Deneme İştahı – Kültür ve tüketim ile ilgili dizinin üçüncü bölümü 02.2011

Son elli senede ağırlıkla ülkenin/halkın temel ihtiyaçlarını karşıladık. Araba, tüpgaz, mobilya, peynir,  süt, bisküvi, makarna, temizlik malzemeleri ürettik ve pazarladık. Benzin istasyonları, hamburger restoranları kurduk. (Temel ihtiyaç da tartışmalı bir terim ama başka yazıya bırakalım)

Bu piyasalar büyüdü, olgunlaştı. Büyüdükçe de ağzı sulananlar arttı haliyle.
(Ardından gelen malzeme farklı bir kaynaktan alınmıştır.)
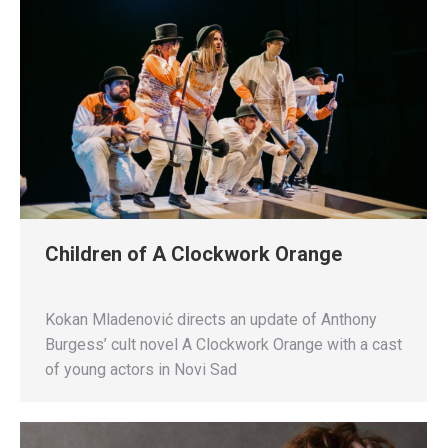
Children of A Clockwork Orange
Kokan Mladenović directs an update of Anthony
Burgess’ cult novel A Clockwork Orange with a cast
of young actors in Novi Sad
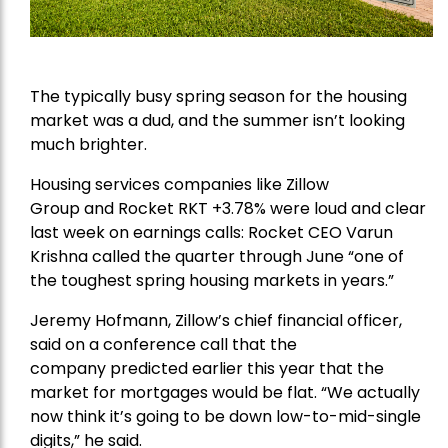
The typically busy spring season for the housing
market was a dud, and the summer isn’t looking
much brighter.
Housing services companies like
Zillow
Group
and
Rocket
RKT +3.78% were loud and clear
last week on earnings calls: Rocket CEO Varun
Krishna called the quarter through June “one of
the
toughest spring
housing markets in years.”
Jeremy Hofmann, Zillow’s chief financial officer,
said on a conference call that
the
company
predicted earlier this year that the
market for mortgages would be flat. “We actually
now think it’s going to be down low-to-mid-single
digits,” he said.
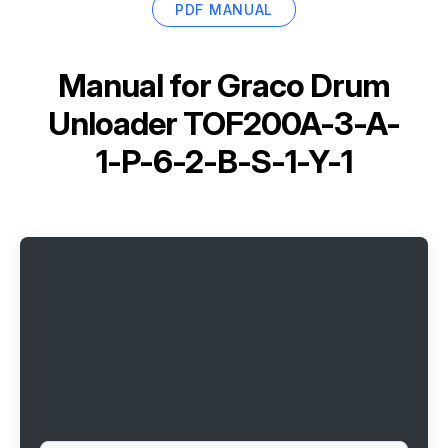
PDF MANUAL
Manual for
Graco Drum
Unloader TOF200A-3-A-
1-P-6-2-B-S-1-Y-1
Dayanıksız tüketim ürünlerinde,  güçlenen dağıtım kanalları bizim yıllarca itinayla büyüttüğümüz pazarlara “private label” ürünlerini sokmaya başladı. Sokmakla da kalmadı, ciddi piyasa hakimiyeti kazanıp markaların alanını daralttı. Konuttan otomobile, elektronikten mobilyaya büyük ürünlerde ise rekabet hızla artıp geleneksek sektörlerde marjları düşürdü. Dünya coğrafyası da büyük ölçüde keşfedildi. Artık rahatlıkla at koşturacak bakir topraklar yok.

Bundan böyle vaktimizin ve bütçemizin önemli bir kısmını yeni pazarlar/alışkanlıklar geliştirmeye harcayacağız. Ve bu yeni pazarlarda, özellikle de çevre ülkelerde sağlam markalar oluşturabilirsek güzel bir geleceğimiz olacak. Yoksa işimiz zor.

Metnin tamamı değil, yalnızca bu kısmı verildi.